Stored data entries:
◆ ◆ ◆ ◆ ◆ ◆ ◆

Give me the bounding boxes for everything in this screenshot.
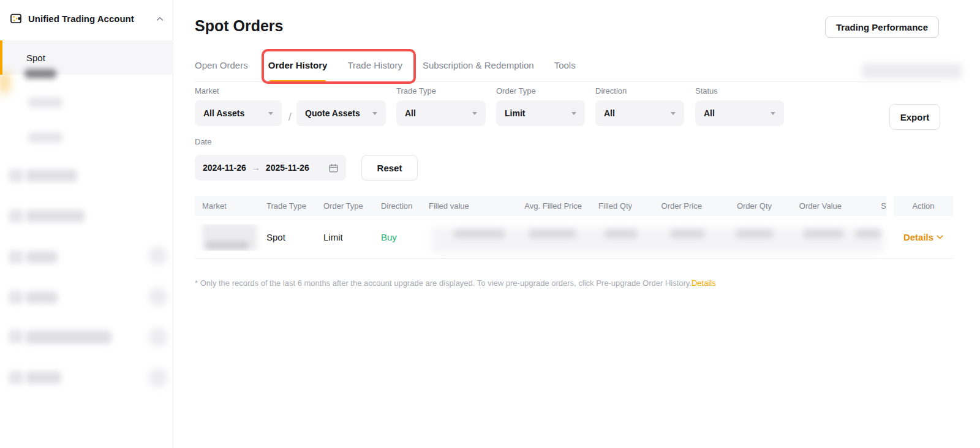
direction-select[interactable]: All [595,100,684,126]
reset-button[interactable]: Reset [361,155,418,181]
cell-action: Details [894,232,953,242]
sidebar-item-blurred[interactable] [26,210,85,222]
footnote-details-link[interactable]: Details [692,278,716,288]
trading-performance-button[interactable]: Trading Performance [825,17,939,38]
redacted-value [736,230,774,238]
quote-asset-value: Quote Assets [305,108,360,118]
status-filter-group: Status All [695,86,784,126]
sidebar-icon-blurred [9,330,23,343]
details-label: Details [903,232,933,242]
date-range-picker[interactable]: 2024-11-26 → 2025-11-26 [195,155,346,181]
sidebar-item-blurred[interactable] [26,170,77,182]
sidebar: Unified Trading Account Spot [0,0,173,448]
trade-type-filter-group: Trade Type All [396,86,486,126]
calendar-icon [329,163,338,173]
market-filter-label: Market [195,86,282,95]
chevron-down-icon [472,112,477,115]
sidebar-item-blurred[interactable] [26,371,61,384]
market-filter-group: Market All Assets [195,86,282,126]
col-header-market: Market [195,201,266,211]
tab-bar: Open Orders Order History Trade History … [195,60,576,82]
col-header-order-qty: Order Qty [702,201,772,211]
sidebar-chevron-blurred [149,368,167,387]
sidebar-icon-blurred [9,371,23,384]
chevron-up-icon[interactable] [156,17,164,21]
blurred-link[interactable] [862,64,962,78]
direction-filter-label: Direction [595,86,684,95]
col-header-order-price: Order Price [632,201,702,211]
cell-trade-type: Spot [266,232,323,242]
tab-subscription-redemption[interactable]: Subscription & Redemption [423,60,534,82]
sidebar-chevron-blurred [149,288,167,306]
sidebar-icon-blurred [9,169,23,182]
cell-market [195,224,266,251]
sidebar-item-blurred[interactable] [26,251,58,263]
status-select[interactable]: All [695,100,784,126]
col-header-filled-qty: Filled Qty [582,201,632,211]
sidebar-chevron-blurred [149,328,167,346]
order-type-filter-label: Order Type [496,86,585,95]
tab-divider [195,81,941,82]
account-title: Unified Trading Account [28,13,150,24]
cell-order-type: Limit [323,232,381,242]
footnote: * Only the records of the last 6 months … [195,278,716,288]
date-filter-group: Date [195,137,211,151]
sidebar-icon-blurred [9,209,23,223]
redacted-value [529,230,576,238]
sidebar-icon-blurred [9,291,23,304]
order-type-filter-group: Order Type Limit [496,86,585,126]
tab-tools[interactable]: Tools [554,60,576,82]
export-button[interactable]: Export [889,104,940,130]
sidebar-chevron-blurred [149,247,167,265]
chevron-down-icon [937,235,943,239]
col-header-status-clipped: S [842,201,886,211]
main-content: Spot Orders Trading Performance Open Ord… [173,0,980,448]
chevron-down-icon [671,112,676,115]
sidebar-item-blurred[interactable] [28,97,62,108]
sidebar-item-label: Spot [26,53,45,63]
page-title: Spot Orders [195,17,283,35]
date-from-value: 2024-11-26 [203,163,246,173]
trade-type-select[interactable]: All [396,100,486,126]
cell-direction: Buy [381,232,429,242]
direction-filter-group: Direction All [595,86,684,126]
chevron-down-icon [771,112,775,115]
trade-type-value: All [405,108,416,118]
redacted-value [453,230,505,238]
order-type-value: Limit [505,108,525,118]
sidebar-item-blurred[interactable] [24,69,56,78]
col-header-order-value: Order Value [772,201,842,211]
sticky-column-gap [886,196,894,216]
base-asset-select[interactable]: All Assets [195,100,282,126]
date-range-arrow-icon: → [252,163,260,173]
status-value: All [704,108,715,118]
details-button[interactable]: Details [894,232,953,242]
footnote-text: * Only the records of the last 6 months … [195,278,692,288]
col-header-action: Action [894,201,953,211]
date-filter-label: Date [195,137,211,146]
chevron-down-icon [571,112,576,115]
order-type-select[interactable]: Limit [496,100,585,126]
table-header-row: Market Trade Type Order Type Direction F… [195,196,953,216]
table-row: Spot Limit Buy Details [195,216,953,259]
col-header-trade-type: Trade Type [266,201,323,211]
col-header-filled-value: Filled value [429,201,508,211]
tab-open-orders[interactable]: Open Orders [195,60,248,82]
tab-order-history[interactable]: Order History [268,60,328,82]
sidebar-item-blurred[interactable] [26,330,111,344]
base-asset-value: All Assets [203,108,244,118]
quote-asset-select[interactable]: Quote Assets [296,100,386,126]
chevron-down-icon [372,112,377,115]
sidebar-item-blurred[interactable] [28,132,62,143]
tab-trade-history[interactable]: Trade History [347,60,402,82]
sidebar-item-blurred[interactable] [26,291,58,304]
chevron-down-icon [268,112,273,115]
account-switcher[interactable]: Unified Trading Account [10,13,164,24]
sidebar-active-bar-blur [0,72,9,93]
sticky-column-gap [886,216,894,258]
redacted-value [604,230,638,238]
trade-type-filter-label: Trade Type [396,86,486,95]
unified-account-icon [10,13,22,24]
pair-separator: / [284,104,296,130]
date-to-value: 2025-11-26 [266,163,309,173]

◆ ◆ ◆ ◆ ◆ ◆ ◆

Pictures stay out of the copy; please restate every record above exactly.

Written response
Give me the bounding boxes for everything in this screenshot.
direction-select[interactable]: All [595,100,684,126]
reset-button[interactable]: Reset [361,155,418,181]
cell-action: Details [894,232,953,242]
sidebar-item-blurred[interactable] [26,210,85,222]
footnote-details-link[interactable]: Details [692,278,716,288]
trading-performance-button[interactable]: Trading Performance [825,17,939,38]
redacted-value [736,230,774,238]
quote-asset-value: Quote Assets [305,108,360,118]
status-filter-group: Status All [695,86,784,126]
sidebar-icon-blurred [9,330,23,343]
details-label: Details [903,232,933,242]
date-range-picker[interactable]: 2024-11-26 → 2025-11-26 [195,155,346,181]
sidebar-item-blurred[interactable] [26,170,77,182]
sidebar: Unified Trading Account Spot [0,0,173,448]
trade-type-filter-group: Trade Type All [396,86,486,126]
calendar-icon [329,163,338,173]
market-filter-label: Market [195,86,282,95]
chevron-down-icon [472,112,477,115]
sidebar-item-blurred[interactable] [26,371,61,384]
market-filter-group: Market All Assets [195,86,282,126]
col-header-market: Market [195,201,266,211]
tab-bar: Open Orders Order History Trade History … [195,60,576,82]
col-header-order-qty: Order Qty [702,201,772,211]
sidebar-chevron-blurred [149,368,167,387]
sidebar-icon-blurred [9,371,23,384]
chevron-up-icon[interactable] [156,17,164,21]
blurred-link[interactable] [862,64,962,78]
direction-filter-label: Direction [595,86,684,95]
col-header-order-price: Order Price [632,201,702,211]
cell-trade-type: Spot [266,232,323,242]
tab-subscription-redemption[interactable]: Subscription & Redemption [423,60,534,82]
sidebar-chevron-blurred [149,288,167,306]
sidebar-icon-blurred [9,169,23,182]
cell-market [195,224,266,251]
sidebar-item-blurred[interactable] [26,251,58,263]
status-select[interactable]: All [695,100,784,126]
col-header-filled-qty: Filled Qty [582,201,632,211]
sidebar-chevron-blurred [149,328,167,346]
order-type-filter-label: Order Type [496,86,585,95]
tab-divider [195,81,941,82]
account-title: Unified Trading Account [28,13,150,24]
cell-order-type: Limit [323,232,381,242]
footnote: * Only the records of the last 6 months … [195,278,716,288]
date-filter-group: Date [195,137,211,151]
sidebar-icon-blurred [9,209,23,223]
redacted-value [529,230,576,238]
sidebar-icon-blurred [9,291,23,304]
order-type-filter-group: Order Type Limit [496,86,585,126]
tab-tools[interactable]: Tools [554,60,576,82]
export-button[interactable]: Export [889,104,940,130]
sidebar-chevron-blurred [149,247,167,265]
chevron-down-icon [937,235,943,239]
col-header-status-clipped: S [842,201,886,211]
main-content: Spot Orders Trading Performance Open Ord… [173,0,980,448]
chevron-down-icon [671,112,676,115]
sidebar-item-blurred[interactable] [28,97,62,108]
sidebar-item-label: Spot [26,53,45,63]
page-title: Spot Orders [195,17,283,35]
date-from-value: 2024-11-26 [203,163,246,173]
trade-type-select[interactable]: All [396,100,486,126]
cell-direction: Buy [381,232,429,242]
direction-filter-group: Direction All [595,86,684,126]
chevron-down-icon [771,112,775,115]
trade-type-value: All [405,108,416,118]
redacted-value [453,230,505,238]
order-type-value: Limit [505,108,525,118]
sidebar-item-blurred[interactable] [24,69,56,78]
col-header-order-value: Order Value [772,201,842,211]
sticky-column-gap [886,196,894,216]
base-asset-select[interactable]: All Assets [195,100,282,126]
date-range-arrow-icon: → [252,163,260,173]
status-value: All [704,108,715,118]
details-button[interactable]: Details [894,232,953,242]
footnote-text: * Only the records of the last 6 months … [195,278,692,288]
col-header-action: Action [894,201,953,211]
date-filter-label: Date [195,137,211,146]
chevron-down-icon [571,112,576,115]
order-type-select[interactable]: Limit [496,100,585,126]
table-header-row: Market Trade Type Order Type Direction F… [195,196,953,216]
table-row: Spot Limit Buy Details [195,216,953,259]
col-header-trade-type: Trade Type [266,201,323,211]
col-header-filled-value: Filled value [429,201,508,211]
tab-open-orders[interactable]: Open Orders [195,60,248,82]
tab-order-history[interactable]: Order History [268,60,328,82]
sidebar-item-blurred[interactable] [26,330,111,344]
base-asset-value: All Assets [203,108,244,118]
quote-asset-select[interactable]: Quote Assets [296,100,386,126]
chevron-down-icon [372,112,377,115]
sidebar-item-blurred[interactable] [28,132,62,143]
tab-trade-history[interactable]: Trade History [347,60,402,82]
sidebar-item-blurred[interactable] [26,291,58,304]
chevron-down-icon [268,112,273,115]
account-switcher[interactable]: Unified Trading Account [10,13,164,24]
sidebar-active-bar-blur [0,72,9,93]
sticky-column-gap [886,216,894,258]
redacted-value [604,230,638,238]
trade-type-filter-label: Trade Type [396,86,486,95]
unified-account-icon [10,13,22,24]
pair-separator: / [284,104,296,130]
date-to-value: 2025-11-26 [266,163,309,173]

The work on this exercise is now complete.